OpenCL allocator should be used for OpenCL runtime. The call-back should deallocate a USM device memory returned by dnnl_graph_ocl_allocate_f. The event should be completed before deallocate the USM.
Parameters:
buf |
The USM allocation to be released |
device |
A valid OpenCL device the USM associated with |
context |
A valid OpenCL context used to free the USM allocation |
event |
A event which the USM deallocation depends on |
Global Functions
dnnl_status_t DNNL_API dnnl_graph_ocl_interop_allocator_create(
dnnl_graph_allocator_t* allocator,
dnnl_graph_ocl_allocate_f ocl_malloc,
dnnl_graph_ocl_deallocate_f ocl_free
)
Creates an allocator with the given allocation and deallocation call-back function pointers.
Parameters:
allocator |
Output allocator |
ocl_malloc |
A pointer to OpenCL malloc function |
ocl_free |
A pointer to OpenCL free function |
Returns:
dnnl_success on success and a status describing the error otherwise.

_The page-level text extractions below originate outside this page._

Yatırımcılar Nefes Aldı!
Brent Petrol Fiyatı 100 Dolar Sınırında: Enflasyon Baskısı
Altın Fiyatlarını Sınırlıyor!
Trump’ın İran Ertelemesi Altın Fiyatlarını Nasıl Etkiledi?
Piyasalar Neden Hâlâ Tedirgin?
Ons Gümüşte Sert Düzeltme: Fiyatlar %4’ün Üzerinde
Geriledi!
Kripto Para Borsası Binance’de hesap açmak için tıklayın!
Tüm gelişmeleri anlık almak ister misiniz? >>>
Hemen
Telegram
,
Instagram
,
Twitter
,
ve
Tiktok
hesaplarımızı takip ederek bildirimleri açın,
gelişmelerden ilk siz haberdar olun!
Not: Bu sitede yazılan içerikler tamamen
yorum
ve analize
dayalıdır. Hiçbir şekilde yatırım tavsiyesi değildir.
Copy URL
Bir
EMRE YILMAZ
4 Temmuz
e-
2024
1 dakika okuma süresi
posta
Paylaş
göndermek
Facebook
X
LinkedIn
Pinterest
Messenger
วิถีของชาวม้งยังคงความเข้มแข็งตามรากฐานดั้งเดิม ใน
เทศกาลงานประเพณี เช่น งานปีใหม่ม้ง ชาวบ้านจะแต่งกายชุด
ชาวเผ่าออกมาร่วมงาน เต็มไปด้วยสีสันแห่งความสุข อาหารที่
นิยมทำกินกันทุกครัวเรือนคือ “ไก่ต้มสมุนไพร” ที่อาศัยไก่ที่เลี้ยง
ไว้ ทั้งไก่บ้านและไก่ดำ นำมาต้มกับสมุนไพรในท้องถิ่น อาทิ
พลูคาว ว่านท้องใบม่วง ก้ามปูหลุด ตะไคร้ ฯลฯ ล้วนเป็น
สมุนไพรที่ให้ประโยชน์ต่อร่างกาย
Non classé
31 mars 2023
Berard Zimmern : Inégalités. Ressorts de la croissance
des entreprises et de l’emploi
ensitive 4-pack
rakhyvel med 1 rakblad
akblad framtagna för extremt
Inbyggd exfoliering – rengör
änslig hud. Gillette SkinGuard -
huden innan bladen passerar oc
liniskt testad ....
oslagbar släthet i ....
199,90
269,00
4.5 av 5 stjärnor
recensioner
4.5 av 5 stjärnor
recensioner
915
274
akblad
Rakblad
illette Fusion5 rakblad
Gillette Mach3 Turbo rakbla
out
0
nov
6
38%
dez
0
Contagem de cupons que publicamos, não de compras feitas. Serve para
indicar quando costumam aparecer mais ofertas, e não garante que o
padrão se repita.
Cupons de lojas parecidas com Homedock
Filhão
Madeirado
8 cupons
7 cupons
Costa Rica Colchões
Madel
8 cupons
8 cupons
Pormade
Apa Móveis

dnnl_status_t DNNL_API dnnl_graph_ocl_interop_make_engine_with_allocator(
dnnl_engine_t* engine,
cl_device_id device,
cl_context context,
const_dnnl_graph_allocator_t alloc
)
This API is a supplement for existing oneDNN engine API: dnnl_status_t DNNL_API dnnl_ocl_interop_engine_create( dnnl_engine_t *engine, cl_device_id device, cl_context context);.
Parameters:
engine |
Output engine. |
device |
Underlying OpenCL device to use for the engine. |
context |
Underlying OpenCL context to use for the engine. |
alloc |
Underlying allocator to use for the engine. |
Returns:
dnnl_success on success and a status describing the error otherwise.
dnnl_status_t DNNL_API dnnl_graph_ocl_interop_make_engine_from_cache_blob_with_allocator(
dnnl_engine_t* engine,
cl_device_id device,
cl_context context,
const_dnnl_graph_allocator_t alloc,
size_t size,
const uint8_t* cache_blob
)
This API is a supplement for existing oneDNN engine API: dnnl_status_t DNNL_API dnnl_ocl_interop_engine_create_from_cache_blob( dnnl_engine_t *engine, cl_device_id device, cl_context context, size_t size, const uint8_t *cache_blob);.
Parameters:
engine |
Output engine. |
device |
The OpenCL device that this engine will encapsulate. |
context |
The OpenCL context (containing the device) that this engine will use for all operations. |
alloc |
Underlying allocator to use for the engine. |
size |
Size of the cache blob in bytes. |
cache_blob |
Cache blob of size size. |
Returns:
dnnl_success on success and a status describing the error otherwise.
dnnl_status_t DNNL_API dnnl_graph_ocl_interop_compiled_partition_execute(
const_dnnl_graph_compiled_partition_t compiled_partition,
dnnl_stream_t stream,
size_t num_inputs,
const_dnnl_graph_tensor_t* inputs,
size_t num_outputs,
const_dnnl_graph_tensor_t* outputs,
const cl_event* deps,
int ndeps,
cl_event* return_event
)
Execute a compiled partition with OpenCL runtime.
Parameters:
compiled_partition |
The handle of target compiled_partition. |
stream |
The stream used for execution |
num_inputs |
The number of input tensors |
inputs |
A list of input tensors |
num_outputs |
The number of output tensors |
outputs |
A non-empty list of output tensors |
deps |
Optional handle of list with cl_event dependencies. |
ndeps |
Number of dependencies. |
return_event |
The handle of cl_event. |
Returns:
dnnl_success on success and a status describing the error otherwise.